▸ Task brief
Set down all of the entries exactly, leaving nothing out.

▸ Extracted material

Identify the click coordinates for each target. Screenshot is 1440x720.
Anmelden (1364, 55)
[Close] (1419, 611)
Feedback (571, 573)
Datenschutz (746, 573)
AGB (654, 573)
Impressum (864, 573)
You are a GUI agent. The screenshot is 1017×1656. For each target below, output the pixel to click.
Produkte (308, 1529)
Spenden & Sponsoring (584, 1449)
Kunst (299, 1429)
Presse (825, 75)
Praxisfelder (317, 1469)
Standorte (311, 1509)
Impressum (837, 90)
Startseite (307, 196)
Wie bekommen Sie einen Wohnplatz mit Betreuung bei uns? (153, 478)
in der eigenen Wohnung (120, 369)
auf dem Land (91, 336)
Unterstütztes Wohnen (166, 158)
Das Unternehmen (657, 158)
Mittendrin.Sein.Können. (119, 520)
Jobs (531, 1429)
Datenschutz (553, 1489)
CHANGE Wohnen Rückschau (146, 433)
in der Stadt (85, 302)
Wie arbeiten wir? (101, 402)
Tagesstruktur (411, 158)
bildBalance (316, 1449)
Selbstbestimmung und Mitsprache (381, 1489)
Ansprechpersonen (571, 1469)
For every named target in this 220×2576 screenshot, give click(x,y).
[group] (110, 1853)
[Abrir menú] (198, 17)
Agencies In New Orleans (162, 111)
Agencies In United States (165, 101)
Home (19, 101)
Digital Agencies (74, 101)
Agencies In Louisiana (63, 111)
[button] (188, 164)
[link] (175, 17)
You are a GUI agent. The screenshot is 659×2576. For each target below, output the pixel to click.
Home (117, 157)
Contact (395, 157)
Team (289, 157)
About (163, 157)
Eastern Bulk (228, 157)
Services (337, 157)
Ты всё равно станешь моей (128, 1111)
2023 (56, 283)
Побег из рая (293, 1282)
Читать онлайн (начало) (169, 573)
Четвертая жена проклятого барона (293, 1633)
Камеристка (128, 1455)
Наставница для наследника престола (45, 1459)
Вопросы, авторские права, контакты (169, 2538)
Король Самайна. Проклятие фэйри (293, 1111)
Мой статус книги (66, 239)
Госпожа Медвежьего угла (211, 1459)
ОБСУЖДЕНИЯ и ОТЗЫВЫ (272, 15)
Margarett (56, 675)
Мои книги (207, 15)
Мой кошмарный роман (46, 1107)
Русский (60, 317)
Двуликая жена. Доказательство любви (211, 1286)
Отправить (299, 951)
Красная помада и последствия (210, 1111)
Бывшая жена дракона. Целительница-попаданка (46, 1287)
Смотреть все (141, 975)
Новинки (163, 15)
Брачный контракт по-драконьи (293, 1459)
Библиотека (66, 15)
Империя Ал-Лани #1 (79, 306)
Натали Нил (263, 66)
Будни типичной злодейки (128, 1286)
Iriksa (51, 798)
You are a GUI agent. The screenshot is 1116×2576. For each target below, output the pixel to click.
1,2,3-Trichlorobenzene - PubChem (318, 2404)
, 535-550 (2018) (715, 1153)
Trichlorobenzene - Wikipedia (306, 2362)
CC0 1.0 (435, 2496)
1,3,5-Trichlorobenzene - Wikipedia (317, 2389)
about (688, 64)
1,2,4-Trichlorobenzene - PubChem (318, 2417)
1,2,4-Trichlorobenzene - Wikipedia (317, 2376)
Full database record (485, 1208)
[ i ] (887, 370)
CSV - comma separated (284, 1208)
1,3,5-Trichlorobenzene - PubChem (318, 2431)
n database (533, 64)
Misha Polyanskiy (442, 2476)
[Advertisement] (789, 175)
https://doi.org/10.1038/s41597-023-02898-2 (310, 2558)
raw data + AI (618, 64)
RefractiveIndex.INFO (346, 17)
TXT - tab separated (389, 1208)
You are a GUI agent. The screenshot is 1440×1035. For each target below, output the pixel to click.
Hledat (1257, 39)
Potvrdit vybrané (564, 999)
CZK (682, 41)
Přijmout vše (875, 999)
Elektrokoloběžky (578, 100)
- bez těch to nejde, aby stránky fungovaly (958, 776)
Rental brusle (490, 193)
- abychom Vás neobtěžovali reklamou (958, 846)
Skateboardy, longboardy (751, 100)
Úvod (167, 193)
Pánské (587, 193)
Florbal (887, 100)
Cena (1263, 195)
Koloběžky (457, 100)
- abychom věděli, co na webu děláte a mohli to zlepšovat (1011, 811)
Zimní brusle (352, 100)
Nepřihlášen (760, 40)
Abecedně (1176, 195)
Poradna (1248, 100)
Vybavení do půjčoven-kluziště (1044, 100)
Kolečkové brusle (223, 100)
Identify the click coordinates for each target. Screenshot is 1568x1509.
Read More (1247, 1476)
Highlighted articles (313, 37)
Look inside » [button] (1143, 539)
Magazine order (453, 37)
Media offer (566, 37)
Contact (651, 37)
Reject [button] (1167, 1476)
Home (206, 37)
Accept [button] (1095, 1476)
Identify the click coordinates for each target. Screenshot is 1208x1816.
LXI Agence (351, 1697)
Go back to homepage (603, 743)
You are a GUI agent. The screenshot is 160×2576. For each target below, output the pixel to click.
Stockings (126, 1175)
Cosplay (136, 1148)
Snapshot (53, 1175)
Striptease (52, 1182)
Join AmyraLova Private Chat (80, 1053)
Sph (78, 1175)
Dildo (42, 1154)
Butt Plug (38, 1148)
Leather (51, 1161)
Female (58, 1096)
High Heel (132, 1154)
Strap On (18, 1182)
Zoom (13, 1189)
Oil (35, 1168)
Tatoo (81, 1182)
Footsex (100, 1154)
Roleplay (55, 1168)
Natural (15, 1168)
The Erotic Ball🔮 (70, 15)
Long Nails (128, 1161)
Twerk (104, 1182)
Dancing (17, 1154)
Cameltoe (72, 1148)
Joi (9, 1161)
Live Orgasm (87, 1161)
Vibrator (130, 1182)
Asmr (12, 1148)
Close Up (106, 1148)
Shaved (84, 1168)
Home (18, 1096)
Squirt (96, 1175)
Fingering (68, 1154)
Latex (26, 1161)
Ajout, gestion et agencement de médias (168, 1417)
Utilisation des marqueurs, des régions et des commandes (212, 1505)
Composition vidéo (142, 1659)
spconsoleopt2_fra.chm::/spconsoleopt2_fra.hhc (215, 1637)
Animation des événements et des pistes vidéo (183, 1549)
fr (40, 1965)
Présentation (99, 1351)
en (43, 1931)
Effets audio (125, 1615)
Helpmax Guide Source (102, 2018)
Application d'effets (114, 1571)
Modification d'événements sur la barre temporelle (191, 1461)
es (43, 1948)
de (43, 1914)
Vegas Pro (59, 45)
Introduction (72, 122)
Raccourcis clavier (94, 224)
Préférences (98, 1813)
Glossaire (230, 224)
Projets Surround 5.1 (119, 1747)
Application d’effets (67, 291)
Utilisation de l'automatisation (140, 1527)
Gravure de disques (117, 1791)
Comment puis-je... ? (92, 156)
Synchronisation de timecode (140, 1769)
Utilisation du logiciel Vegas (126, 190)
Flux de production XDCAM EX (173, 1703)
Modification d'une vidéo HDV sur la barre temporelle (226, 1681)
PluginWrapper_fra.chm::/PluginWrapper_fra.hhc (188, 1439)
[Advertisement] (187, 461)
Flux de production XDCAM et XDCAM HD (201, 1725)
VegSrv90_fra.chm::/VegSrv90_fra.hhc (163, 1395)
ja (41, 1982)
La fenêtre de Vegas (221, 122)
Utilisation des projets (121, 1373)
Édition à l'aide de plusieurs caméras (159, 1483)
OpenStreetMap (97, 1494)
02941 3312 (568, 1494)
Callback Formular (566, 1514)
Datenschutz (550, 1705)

▸ Written reply
Identify the click coordinates for each target. Screenshot is 1440x720.
Anmelden (1364, 55)
[Close] (1419, 611)
Feedback (571, 573)
Datenschutz (746, 573)
AGB (654, 573)
Impressum (864, 573)
You are a GUI agent. The screenshot is 1017×1656. For each target below, output the pixel to click.
Produkte (308, 1529)
Spenden & Sponsoring (584, 1449)
Kunst (299, 1429)
Presse (825, 75)
Praxisfelder (317, 1469)
Standorte (311, 1509)
Impressum (837, 90)
Startseite (307, 196)
Wie bekommen Sie einen Wohnplatz mit Betreuung bei uns? (153, 478)
in der eigenen Wohnung (120, 369)
auf dem Land (91, 336)
Unterstütztes Wohnen (166, 158)
Das Unternehmen (657, 158)
Mittendrin.Sein.Können. (119, 520)
Jobs (531, 1429)
Datenschutz (553, 1489)
CHANGE Wohnen Rückschau (146, 433)
in der Stadt (85, 302)
Wie arbeiten wir? (101, 402)
Tagesstruktur (411, 158)
bildBalance (316, 1449)
Selbstbestimmung und Mitsprache (381, 1489)
Ansprechpersonen (571, 1469)
For every named target in this 220×2576 screenshot, give click(x,y).
[group] (110, 1853)
[Abrir menú] (198, 17)
Agencies In New Orleans (162, 111)
Agencies In United States (165, 101)
Home (19, 101)
Digital Agencies (74, 101)
Agencies In Louisiana (63, 111)
[button] (188, 164)
[link] (175, 17)
You are a GUI agent. The screenshot is 659×2576. For each target below, output the pixel to click.
Home (117, 157)
Contact (395, 157)
Team (289, 157)
About (163, 157)
Eastern Bulk (228, 157)
Services (337, 157)
Ты всё равно станешь моей (128, 1111)
2023 (56, 283)
Побег из рая (293, 1282)
Читать онлайн (начало) (169, 573)
Четвертая жена проклятого барона (293, 1633)
Камеристка (128, 1455)
Наставница для наследника престола (45, 1459)
Вопросы, авторские права, контакты (169, 2538)
Король Самайна. Проклятие фэйри (293, 1111)
Мой статус книги (66, 239)
Госпожа Медвежьего угла (211, 1459)
ОБСУЖДЕНИЯ и ОТЗЫВЫ (272, 15)
Margarett (56, 675)
Мои книги (207, 15)
Мой кошмарный роман (46, 1107)
Русский (60, 317)
Двуликая жена. Доказательство любви (211, 1286)
Отправить (299, 951)
Красная помада и последствия (210, 1111)
Бывшая жена дракона. Целительница-попаданка (46, 1287)
Смотреть все (141, 975)
Новинки (163, 15)
Брачный контракт по-драконьи (293, 1459)
Библиотека (66, 15)
Империя Ал-Лани #1 (79, 306)
Натали Нил (263, 66)
Будни типичной злодейки (128, 1286)
Iriksa (51, 798)
You are a GUI agent. The screenshot is 1116×2576. For each target below, output the pixel to click.
1,2,3-Trichlorobenzene - PubChem (318, 2404)
, 535-550 (2018) (715, 1153)
Trichlorobenzene - Wikipedia (306, 2362)
CC0 1.0 (435, 2496)
1,3,5-Trichlorobenzene - Wikipedia (317, 2389)
about (688, 64)
1,2,4-Trichlorobenzene - PubChem (318, 2417)
1,2,4-Trichlorobenzene - Wikipedia (317, 2376)
Full database record (485, 1208)
[ i ] (887, 370)
CSV - comma separated (284, 1208)
1,3,5-Trichlorobenzene - PubChem (318, 2431)
n database (533, 64)
Misha Polyanskiy (442, 2476)
[Advertisement] (789, 175)
https://doi.org/10.1038/s41597-023-02898-2 (310, 2558)
raw data + AI (618, 64)
RefractiveIndex.INFO (346, 17)
TXT - tab separated (389, 1208)
You are a GUI agent. The screenshot is 1440×1035. For each target below, output the pixel to click.
Hledat (1257, 39)
Potvrdit vybrané (564, 999)
CZK (682, 41)
Přijmout vše (875, 999)
Elektrokoloběžky (578, 100)
- bez těch to nejde, aby stránky fungovaly (958, 776)
Rental brusle (490, 193)
- abychom Vás neobtěžovali reklamou (958, 846)
Skateboardy, longboardy (751, 100)
Úvod (167, 193)
Pánské (587, 193)
Florbal (887, 100)
Cena (1263, 195)
Koloběžky (457, 100)
- abychom věděli, co na webu děláte a mohli to zlepšovat (1011, 811)
Zimní brusle (352, 100)
Nepřihlášen (760, 40)
Abecedně (1176, 195)
Poradna (1248, 100)
Vybavení do půjčoven-kluziště (1044, 100)
Kolečkové brusle (223, 100)
Identify the click coordinates for each target. Screenshot is 1568x1509.
Read More (1247, 1476)
Highlighted articles (313, 37)
Look inside » [button] (1143, 539)
Magazine order (453, 37)
Media offer (566, 37)
Contact (651, 37)
Reject [button] (1167, 1476)
Home (206, 37)
Accept [button] (1095, 1476)
Identify the click coordinates for each target. Screenshot is 1208x1816.
LXI Agence (351, 1697)
Go back to homepage (603, 743)
You are a GUI agent. The screenshot is 160×2576. For each target below, output the pixel to click.
Stockings (126, 1175)
Cosplay (136, 1148)
Snapshot (53, 1175)
Striptease (52, 1182)
Join AmyraLova Private Chat (80, 1053)
Sph (78, 1175)
Dildo (42, 1154)
Butt Plug (38, 1148)
Leather (51, 1161)
Female (58, 1096)
High Heel (132, 1154)
Strap On (18, 1182)
Zoom (13, 1189)
Oil (35, 1168)
Tatoo (81, 1182)
Footsex (100, 1154)
Roleplay (55, 1168)
Natural (15, 1168)
The Erotic Ball🔮 (70, 15)
Long Nails (128, 1161)
Twerk (104, 1182)
Dancing (17, 1154)
Cameltoe (72, 1148)
Joi (9, 1161)
Live Orgasm (87, 1161)
Vibrator (130, 1182)
Asmr (12, 1148)
Close Up (106, 1148)
Shaved (84, 1168)
Home (18, 1096)
Squirt (96, 1175)
Fingering (68, 1154)
Latex (26, 1161)
Ajout, gestion et agencement de médias (168, 1417)
Utilisation des marqueurs, des régions et des commandes (212, 1505)
Composition vidéo (142, 1659)
spconsoleopt2_fra.chm::/spconsoleopt2_fra.hhc (215, 1637)
Animation des événements et des pistes vidéo (183, 1549)
fr (40, 1965)
Présentation (99, 1351)
en (43, 1931)
Effets audio (125, 1615)
Helpmax Guide Source (102, 2018)
Application d'effets (114, 1571)
Modification d'événements sur la barre temporelle (191, 1461)
es (43, 1948)
de (43, 1914)
Vegas Pro (59, 45)
Introduction (72, 122)
Raccourcis clavier (94, 224)
Préférences (98, 1813)
Glossaire (230, 224)
Projets Surround 5.1 (119, 1747)
Application d’effets (67, 291)
Utilisation de l'automatisation (140, 1527)
Gravure de disques (117, 1791)
Comment puis-je... ? (92, 156)
Synchronisation de timecode (140, 1769)
Utilisation du logiciel Vegas (126, 190)
Flux de production XDCAM EX (173, 1703)
Modification d'une vidéo HDV sur la barre temporelle (226, 1681)
PluginWrapper_fra.chm::/PluginWrapper_fra.hhc (188, 1439)
[Advertisement] (187, 461)
Flux de production XDCAM et XDCAM HD (201, 1725)
VegSrv90_fra.chm::/VegSrv90_fra.hhc (163, 1395)
ja (41, 1982)
La fenêtre de Vegas (221, 122)
Utilisation des projets (121, 1373)
Édition à l'aide de plusieurs caméras (159, 1483)
OpenStreetMap (97, 1494)
02941 3312 (568, 1494)
Callback Formular (566, 1514)
Datenschutz (550, 1705)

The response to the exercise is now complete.